▸ DIRECTIONS
In the listing below, how many lines contain "funil"? Answer with the number alone.

▸ INFORMATION SUPPLIED
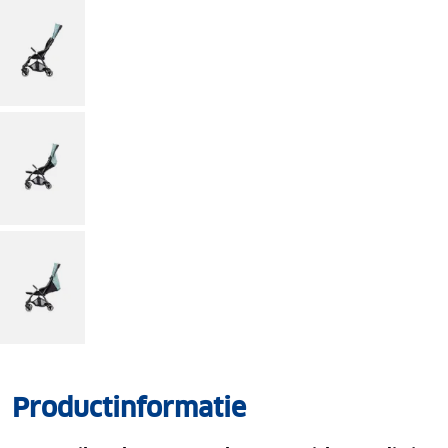
Productinformatie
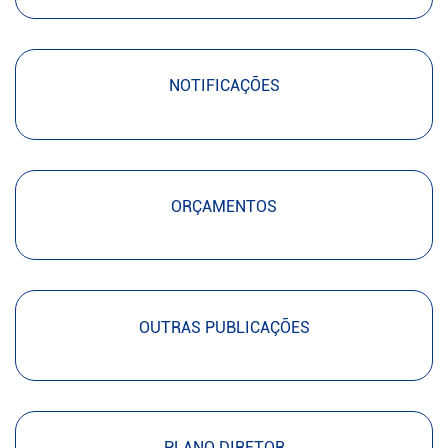
NOTIFICAÇÕES
ORÇAMENTOS
OUTRAS PUBLICAÇÕES
PLANO DIRETOR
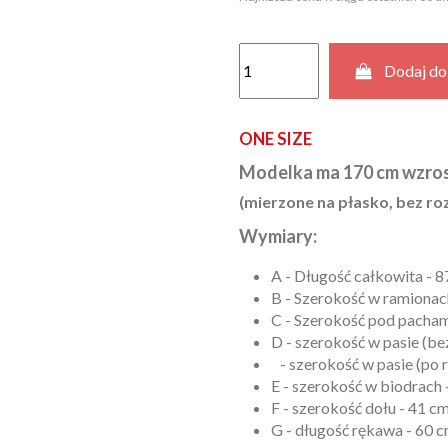
Dodaj do
ONE SIZE
Modelka ma 170 cm wzros
(mierzone na płasko, bez roz
Wymiary:
A - Długość całkowita - 
B - Szerokość w ramionach
C - Szerokość pod pacham
D - szerokość w pasie (bez
- szerokość w pasie (po r
E - szerokość w biodrach 
F - szerokość dołu - 41 cm
G - długość rękawa - 60 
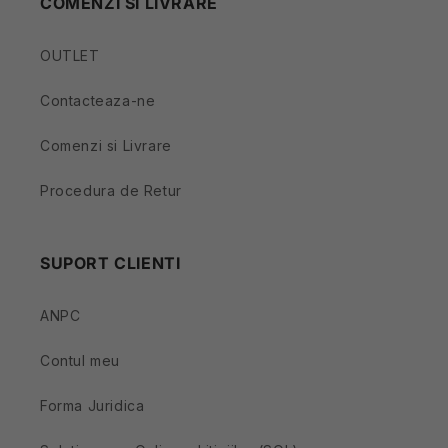
COMENZI SI LIVRARE
OUTLET
Contacteaza-ne
Comenzi si Livrare
Procedura de Retur
SUPORT CLIENTI
ANPC
Contul meu
Forma Juridica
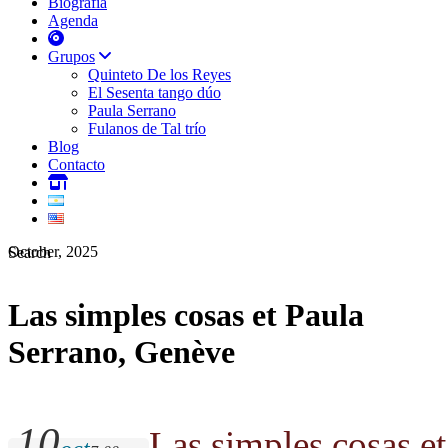
Biografía
Agenda
Grupos
Quinteto De los Reyes
El Sesenta tango dúo
Paula Serrano
Fulanos de Tal trío
Blog
Contacto
October, 2025
Search
Las simples cosas et Paula
Serrano, Genève
10
Las simples cosas et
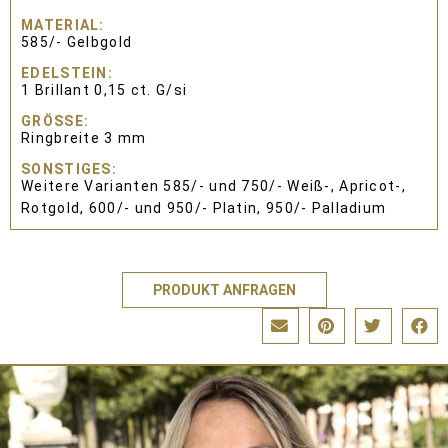
MATERIAL
585/- Gelbgold
EDELSTEIN
1 Brillant 0,15 ct. G/si
GRÖSSE
Ringbreite 3 mm
SONSTIGES
Weitere Varianten 585/- und 750/- Weiß-, Apricot-,
Rotgold, 600/- und 950/- Platin, 950/- Palladium
PRODUKT ANFRAGEN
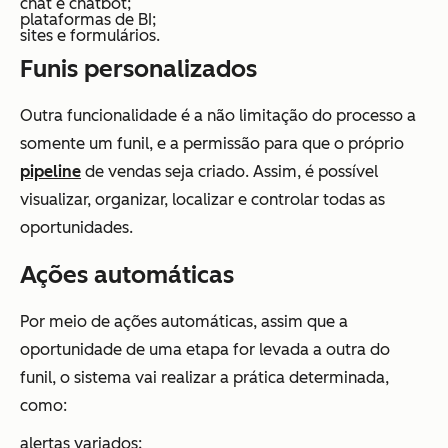
chat e chatbot;
plataformas de BI;
sites e formulários.
Funis personalizados
Outra funcionalidade é a não limitação do processo a
somente um funil, e a permissão para que o próprio
pipeline
de vendas seja criado. Assim, é possível
visualizar, organizar, localizar e controlar todas as
oportunidades.
Ações automáticas
Por meio de ações automáticas, assim que a
oportunidade de uma etapa for levada a outra do
funil, o sistema vai realizar a prática determinada,
como:
alertas variados;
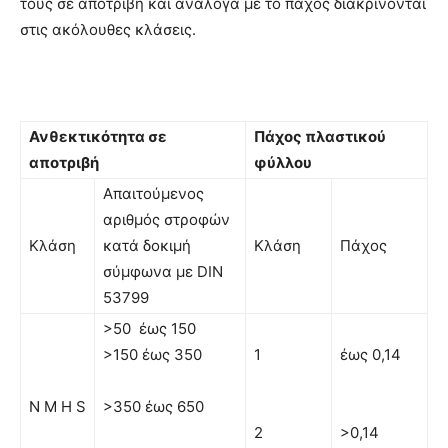
τους σε αποτριβή και ανάλογα µε το πάχος διακρίνονται
στις ακόλουθες κλάσεις.
Ανθεκτικότητα σε
Πάχος πλαστικού
αποτριβή
φύλλου
Απαιτούµενος
αριθµός στροφών
Κλάση
κατά δοκιµή
Κλάση
Πάχος
σύµφωνα µε DIN
53799
>50 έως 150
>150 έως 350
1
έως 0,14
Ν Μ Η S
>350 έως 650
2
>0,14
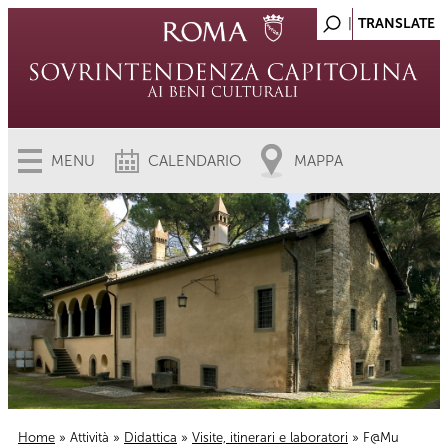
MENU
CALENDARIO
MAPPA
Home
»
Attività
»
Didattica
»
Visite, itinerari e laboratori
» F@Mu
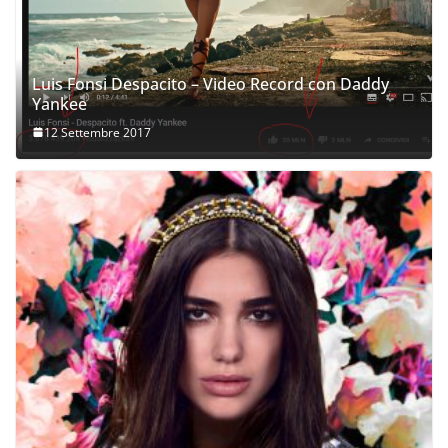
Luis Fonsi Despacito – Video Record con Daddy
Yankee
12 Settembre 2017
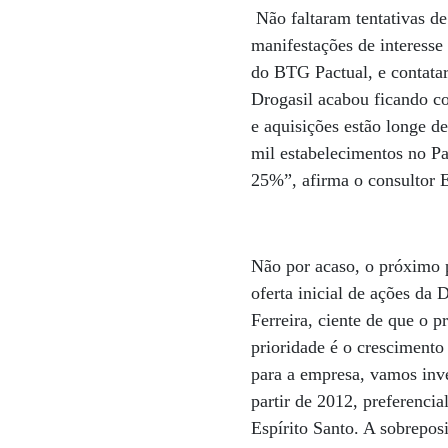
Não faltaram tentativas de
manifestações de interesse
do BTG Pactual, e contata
Drogasil acabou ficando c
e aquisições estão longe d
mil estabelecimentos no P
25%”, afirma o consultor 
Não por acaso, o próximo p
oferta inicial de ações da 
Ferreira, ciente de que o p
prioridade é o cresciment
para a empresa, vamos inve
partir de 2012, preferenc
Espírito Santo. A sobrepos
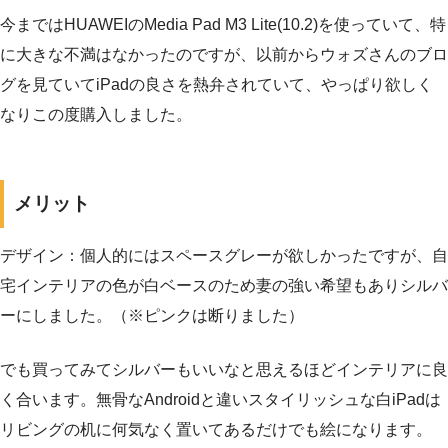
今まではHUAWEIのMedia Pad M3 Lite(10.2)を使っていて、特
に大きな不満はなかったのですが、以前からウォズさんのブロ
グを見ていてiPadの良さを熱弁されていて、やっぱり欲しく
なりこの度購入しました。
メリット
デザイン：個人的にはスペースグレーが欲しかったですが、自
宅インテリアの色が白ベースのため妻の強い希望もありシルバ
ーにしました。（※ピンクは断りました）
でも買ってみてシルバーもいいなと思えるほどインテリアに良
く合います。無骨なAndroidと違いスタイリッシュな白iPadは
リビングの机に何気なく置いてあるだけでも絵になります。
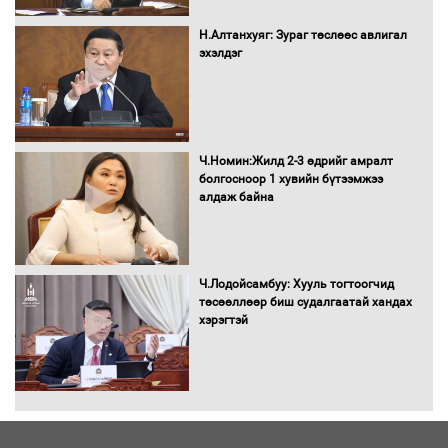
болж байна
Н.Алтанхуяг: Зураг төслөөс авлигал
эхэлдэг
Автомашинд улсын дугаарын тэгш,
сондгойгоор шатахуун олгоно
Ч.Номин:Жилд 2-3 өдрийг амралт
болгосноор 1 хувийн бүтээмжээ
алдаж байна
Бага орлоготой иргэдийн орлогод
татвар ногдуулахгүй байх эрх зүйн
орчныг бүрдүүллээ
Ч.Лодойсамбуу: Хууль тогтоогчид
төсөөллөөр биш судалгаатай хандах
хэрэгтэй
Хөшөө бүтсэн түүхийг өгүүлэх 7
баримт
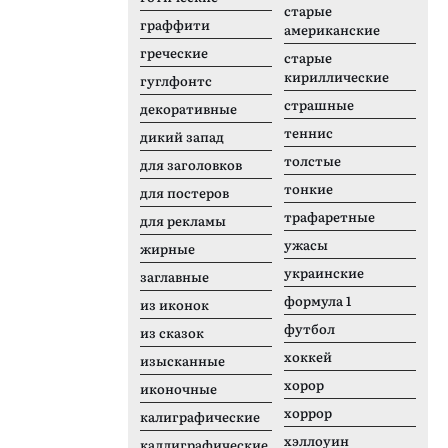
старые
граффити
американские
греческие
старые
кириллические
гуглфонтс
страшные
декоративные
теннис
дикий запад
толстые
для заголовков
тонкие
для постеров
трафаретные
для рекламы
ужасы
жирные
украинские
заглавные
формула 1
из иконок
футбол
из сказок
хоккей
изысканные
хорор
иконочные
хоррор
калиграфические
хэллоуин
каллиграфические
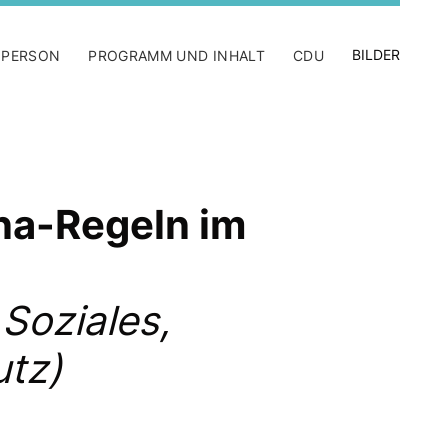
BILDER
 PERSON
PROGRAMM UND INHALT
CDU
na-Regeln im
Soziales,
utz)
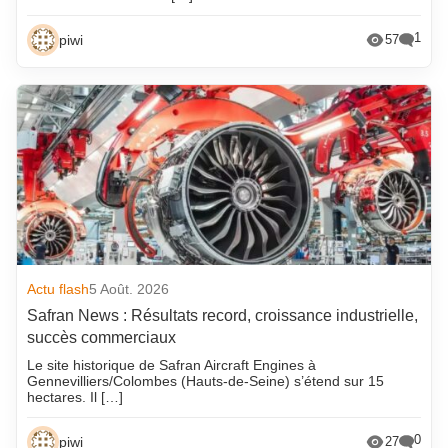
1
piwi
57
Actu flash
5 Août. 2026
Safran News : Résultats record, croissance industrielle,
succès commerciaux
Le site historique de Safran Aircraft Engines à
Gennevilliers/Colombes (Hauts-de-Seine) s’étend sur 15
hectares. Il […]
0
piwi
27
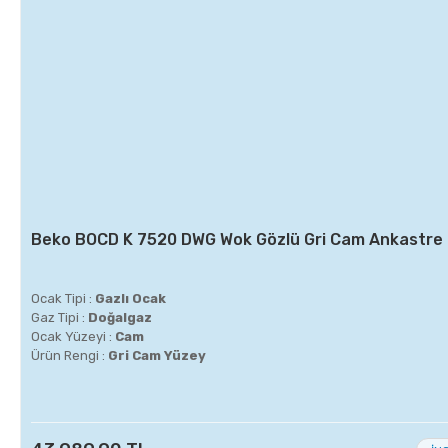
Beko BOCD K 7520 DWG Wok Gözlü Gri Cam Ankastre
Ocak Tipi :
Gazlı Ocak
Gaz Tipi :
Doğalgaz
Ocak Yüzeyi :
Cam
Ürün Rengi :
Gri Cam Yüzey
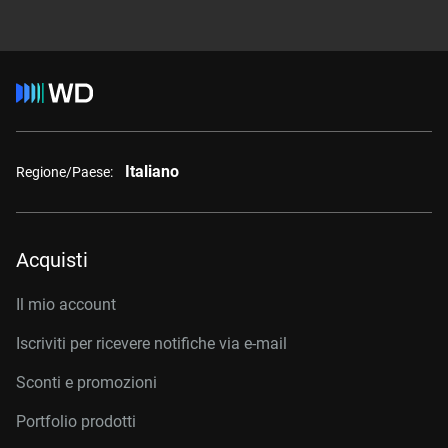
Italiano
Regione/Paese:
Acquisti
Il mio account
Iscriviti per ricevere notifiche via e-mail
Sconti e promozioni
Portfolio prodotti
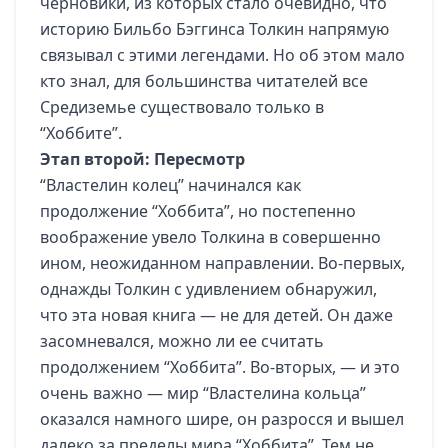
черновики, из которых стало очевидно, что
историю Бильбо Бэггинса Толкин напрямую
связывал с этими легендами. Но об этом мало
кто знал, для большинства читателей все
Средиземье существовало только в
“Хоббите”.
Этап второй: Пересмотр
“Властелин колец” начинался как
продолжение “Хоббита”, но постепенно
воображение увело Толкина в совершенно
ином, неожиданном направлении. Во-первых,
однажды Толкин с удивлением обнаружил,
что эта новая книга — не для детей. Он даже
засомневался, можно ли ее считать
продолжением “Хоббита”. Во-вторых, — и это
очень важно — мир “Властелина кольца”
оказался намного шире, он разросся и вышел
далеко за пределы мира “Хоббита”. Тем не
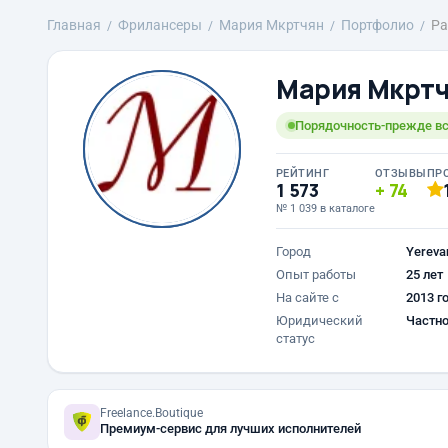
Главная
Фрилансеры
Mария Мкртчян
Портфолио
Ра
Mария Мкрт
Порядочность-прежде вс
РЕЙТИНГ
ОТЗЫВЫ
ПР
1 573
74
№ 1 039 в каталоге
Город
Yereva
Опыт работы
25 лет
На сайте с
2013 г
Юридический
Частно
статус
Freelance.Boutique
Премиум-сервис для лучших исполнителей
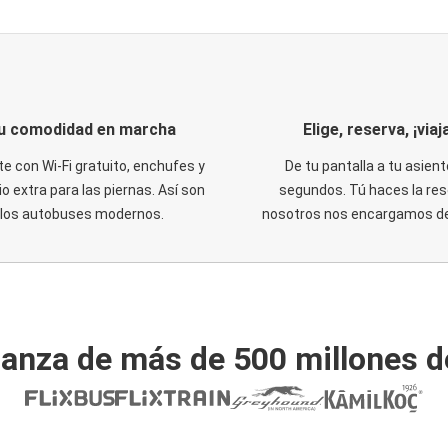
u comodidad en marcha
Elige, reserva, ¡viaja
te con Wi-Fi gratuito, enchufes y
De tu pantalla a tu asient
o extra para las piernas. Así son
segundos. Tú haces la res
los autobuses modernos.
nosotros nos encargamos del
ianza de más de 500 millones d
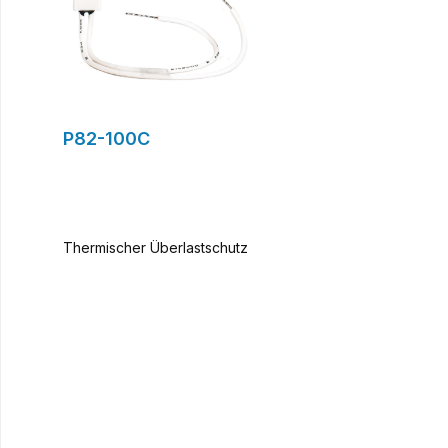
P82-100C
Thermischer Überlastschutz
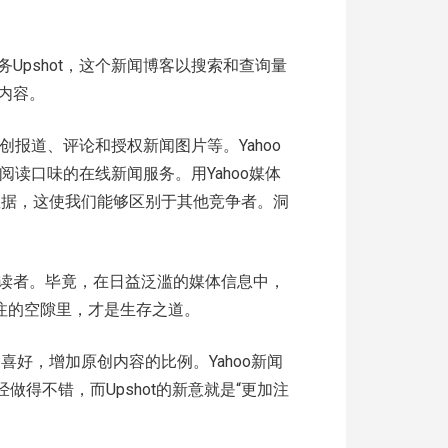
服务Upshot，这个新闻博客以搜索和查询量
内容。
报道、评论和授权新闻图片等。Yahoo
阅读口味的在线新闻服务。用Yahoo媒体
集这些数据，这使我们能够区别于其他竞争者。洞
读者。毕竟，在日益泛滥的媒体信息中，
注的空隙里，才是生存之道。
者的喜好，增加原创内容的比例。Yahoo新闻
做得不错，而Upshot的新意就是“更加注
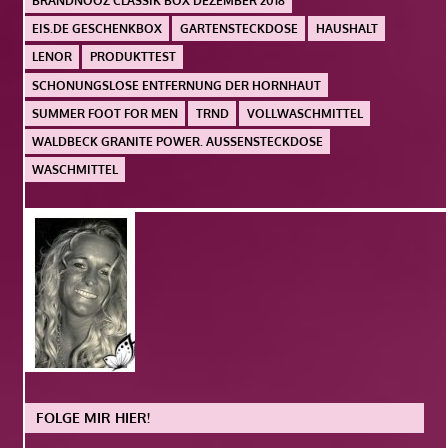
BRANDNOOZ CLASSIK BOX DEZEMBER 2018
EIS.DE GESCHENKBOX
GARTENSTECKDOSE
HAUSHALT
LENOR
PRODUKTTEST
SCHONUNGSLOSE ENTFERNUNG DER HORNHAUT
SUMMER FOOT FOR MEN
TRND
VOLLWASCHMITTEL
WALDBECK GRANITE POWER. AUSSENSTECKDOSE
WASCHMITTEL
FOLGE MIR HIER!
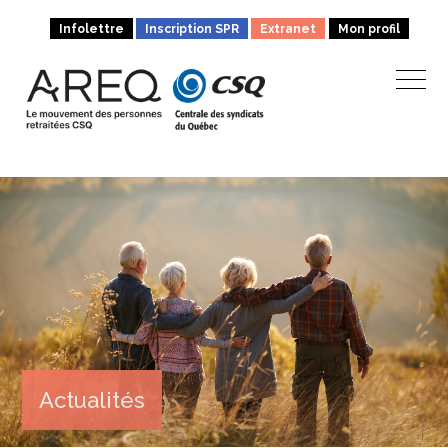
Infolettre
Inscription SPR
Extranet
Mon profil
Actualités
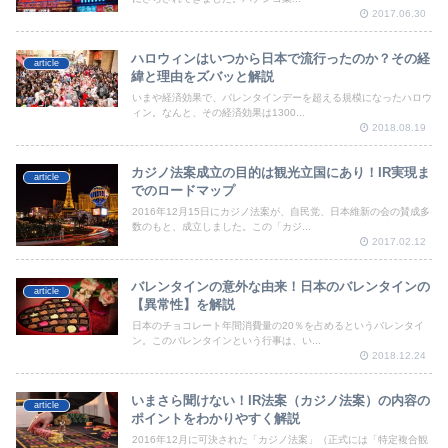
2017.06.30
ハロウィンはいつから日本で流行ったのか？その経
article
緯と理由をズバッと解説
いまや経済効果で、バレンタインデーを超える規模になったハロウ
ィン。なんと、その経済効果は1300...
2018.08.19
カジノ法案成立の目的は観光立国にあり！IR実現ま
article
でのロードマップ
2016年12月15日にカジノ法案が、自民党、日本維新の会の賛成多
数のもと、成立しました。この「カジ...
2017.02.12
バレンタインの意外な由来！日本のバレンタインの
article
【異常性】を解説
日本のチョコレート年間消費量の20％を占めるというバレンタイ
ン。このバレンタインという行事は、い...
2018.12.24
いまさら聞けない！IR法案（カジノ法案）の内容の
article
ポイントをわかりやすく解説
2016年12月に可決された「カジノ法案」（正式には「特定複合観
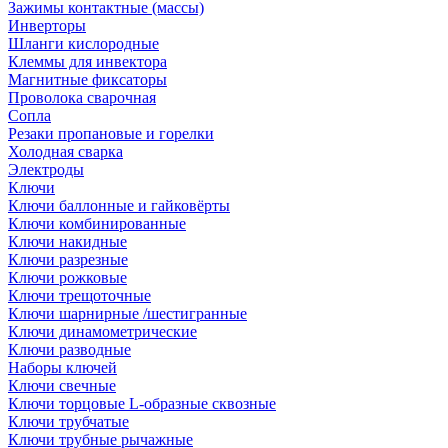
Зажимы контактные (массы)
Инверторы
Шланги кислородные
Клеммы для инвектора
Магнитные фиксаторы
Проволока сварочная
Сопла
Резаки пропановые и горелки
Холодная сварка
Электроды
Ключи
Ключи баллонные и гайковёрты
Ключи комбинированные
Ключи накидные
Ключи разрезные
Ключи рожковые
Ключи трещоточные
Ключи шарнирные /шестигранные
Ключи динамометрические
Ключи разводные
Наборы ключей
Ключи свечные
Ключи торцовые L-образные сквозные
Ключи трубчатые
Ключи трубные рычажные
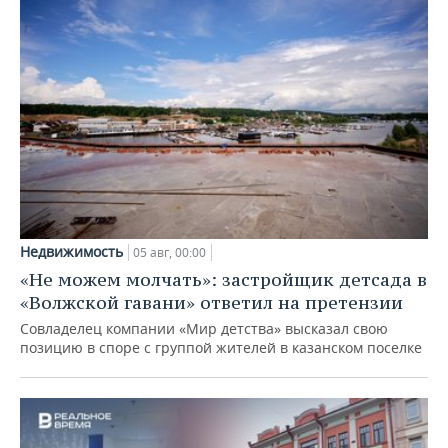
Недвижимость
05 авг, 00:00
«Не можем молчать»: застройщик детсада в
«Волжской гавани» ответил на претензии
Совладелец компании «Мир детства» высказал свою
позицию в споре с группой жителей в казанском поселке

▸ WRITTEN REPLY
2